### Requirement
Please set down every line of the records below exactly, without the pictures.

===== Data extracts =====

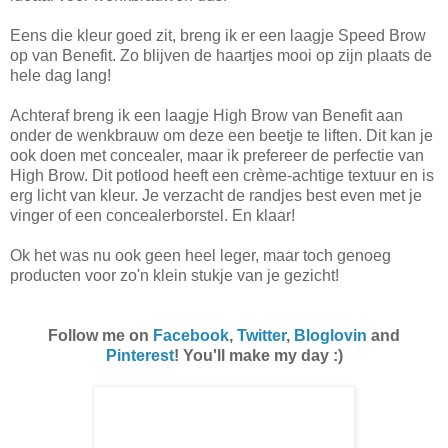
Eens die kleur goed zit, breng ik er een laagje Speed Brow
op van Benefit. Zo blijven de haartjes mooi op zijn plaats de
hele dag lang!
Achteraf breng ik een laagje High Brow van Benefit aan
onder de wenkbrauw om deze een beetje te liften. Dit kan je
ook doen met concealer, maar ik prefereer de perfectie van
High Brow. Dit potlood heeft een crème-achtige textuur en is
erg licht van kleur. Je verzacht de randjes best even met je
vinger of een concealerborstel. En klaar!
Ok het was nu ook geen heel leger, maar toch genoeg
producten voor zo'n klein stukje van je gezicht!
Follow me on
Facebook
,
Twitter
,
Bloglovin
and
Pinterest
! You'll make my day :)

=====

### Result
Eens die kleur goed zit, breng ik er een laagje Speed Brow
op van Benefit. Zo blijven de haartjes mooi op zijn plaats de
hele dag lang!
Achteraf breng ik een laagje High Brow van Benefit aan
onder de wenkbrauw om deze een beetje te liften. Dit kan je
ook doen met concealer, maar ik prefereer de perfectie van
High Brow. Dit potlood heeft een crème-achtige textuur en is
erg licht van kleur. Je verzacht de randjes best even met je
vinger of een concealerborstel. En klaar!
Ok het was nu ook geen heel leger, maar toch genoeg
producten voor zo'n klein stukje van je gezicht!
Follow me on
Facebook
,
Twitter
,
Bloglovin
and
Pinterest
! You'll make my day :)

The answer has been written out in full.